Na medida em Nietzsche entende que a consciência é uma parte ínfima da subjetividade, é possível traçar um paralelo entre esta característica dos sujeitos e a “percepção” que Morin tem em relação aos fenômenos como sendo ilhas de ordem (ou organização) num mar de desordem: fenômenos naturais e sociais e, ainda, a forma como apreendemos a realidade. Assim pode-se conceber a hipótese que não há uma quebra de paradigma entre Nietzsche e Morin, ao contrário, o filósofo francês trabalha sob as ruínas do edifício da cultura ocidental, platônico-cristã, implodidos pelo próprio “anti-cristo”.

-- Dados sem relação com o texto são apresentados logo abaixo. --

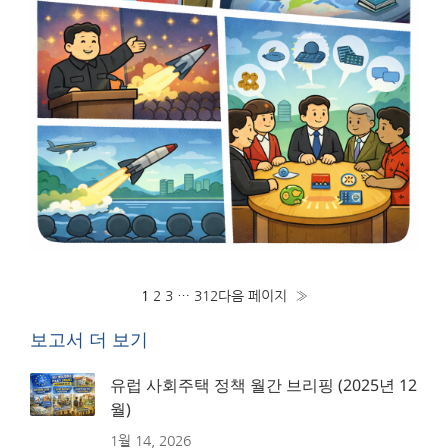
1
2
3
…
312
다음 페이지
»
보고서 더 보기
유럽 사회주택 정책 월간 브리핑 (2025년 12
월)
1월 14, 2026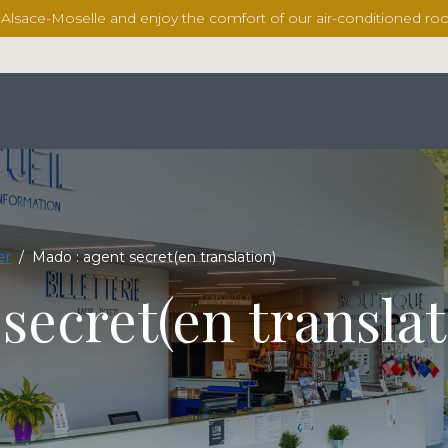
l Alsace-Moselle and enjoy the comfort of our air-conditioned 
er
/
Mado : agent secret(en translation)
secret(en translat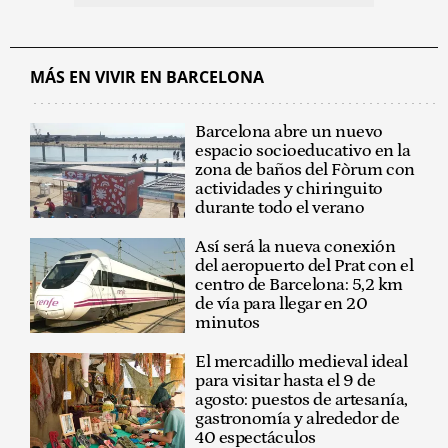
MÁS EN VIVIR EN BARCELONA
Barcelona abre un nuevo
espacio socioeducativo en la
zona de baños del Fòrum con
actividades y chiringuito
durante todo el verano
Así será la nueva conexión
del aeropuerto del Prat con el
centro de Barcelona: 5,2 km
de vía para llegar en 20
minutos
El mercadillo medieval ideal
para visitar hasta el 9 de
agosto: puestos de artesanía,
gastronomía y alrededor de
40 espectáculos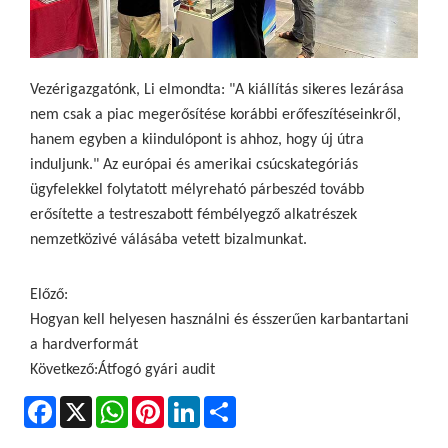
Vezérigazgatónk, Li elmondta: "A kiállítás sikeres lezárása
nem csak a piac megerősítése korábbi erőfeszítéseinkről,
hanem egyben a kiindulópont is ahhoz, hogy új útra
induljunk." Az európai és amerikai csúcskategóriás
ügyfelekkel folytatott mélyreható párbeszéd tovább
erősítette a testreszabott fémbélyegző alkatrészek
nemzetközivé válásába vetett bizalmunkat.
Előző:
Hogyan kell helyesen használni és ésszerűen karbantartani
a hardverformát
Következő:
Átfogó gyári audit
Facebook
X
WhatsApp
Pinterest
LinkedIn
Share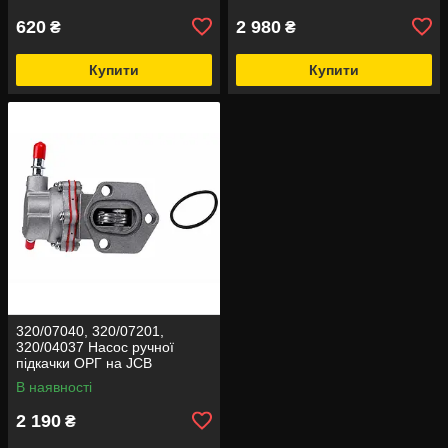
620
2 980
₴
₴
Купити
Купити
320/07040, 320/07201,
320/04037 Насос ручної
підкачки ОРГ на JCB
В наявності
2 190
₴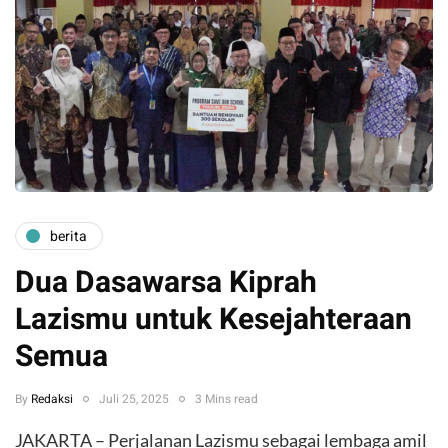
berita
Dua Dasawarsa Kiprah
Lazismu untuk Kesejahteraan
Semua
By
Redaksi
Juli 25, 2025
3 Mins read
JAKARTA – Perjalanan Lazismu sebagai lembaga amil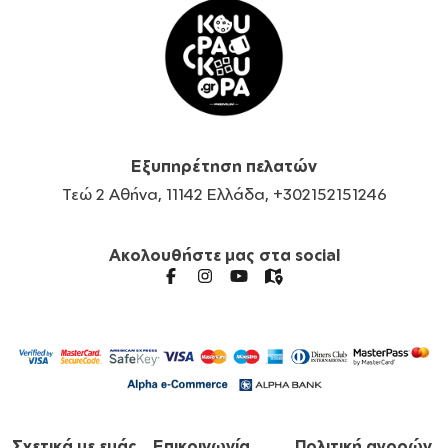
Εξυπηρέτηση πελατών
Τεώ 2 Αθήνα, 11142 Ελλάδα, +302152151246
Ακολουθήστε μας στα social
Σχετικά με εμάς
Επικοινωνία
Πολιτική αγορών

A subjetividade individual, embora se considere o centro do universo, é efêmera, periférica, pontual. Mas é nesse ‘ponto’ que interferem os processos organizadores e que emergem as qualidades da vida. (...) Os indivíduos-sujeitos são os seres emergindo na realidade fenomenal. É nos indivíduos sujeitos que se operam todos os processos de reprodução. Portanto, o conceito de sujeito não deve ser considerado epifenômeno, mas sim inscrito ontologicamente em nossa noção de ‘vida’ (MORIN, 2003, p.320).

O conceito morineano de sujeito, bem como sua relação com o conhecimento, elemento central do paradigma da complexidade, não é uma contraposição direta, linear ao sujeito cartesiano que contempla e desvenda a ordem da natureza. O sujeito da complexidade é o sujeito órfão de Deus; fragmentado, descentrado, múltiplo. Não é mais o cogito e é mais que a unidade da apercepção kantiana.

Assim, vemos esboçar-se um conceito de sujeito radicalmente diferente do dos filósofos do Ego transcendental ou da consciência fundadora. O sujeito vivo emerge do processo complexo de auto-eco-organização e, nesse processo, ser, máquina, cômputo, sujeito, constituem noções ao mesmo tempo inseparáveis e fundadoras (MORIN, 1999, p. 58-9).

Assim, a concepção de conhecimento que funda o paradigma da complexidade e, concomitantemente, sua concepção de sujeito, não se constitui como uma simples oposição ao que Morin denomina como sendo o paradigma da simplicidade.

O diálogo de Nietzsche e Morin, que aqui é proposto, cumpre o papel de relacionar estes autores como sendo esforços epistemológicos que, cada um a sua maneira, rompem com o paradigma cartesiano vislumbrando, assim, novas possibilidades metodológicas. Mas tal caminhada apresentou inicialmente uma dificuldade, qual seja, um “silêncio bibliográfico” de Morin em relação a Nietzsche,

isto é, o fato de não se encontrar de forma explícita nas referências ao autor de

CIÊNCIA COM CONSCIÊNCIA nas obras reunidas sob o título de Método.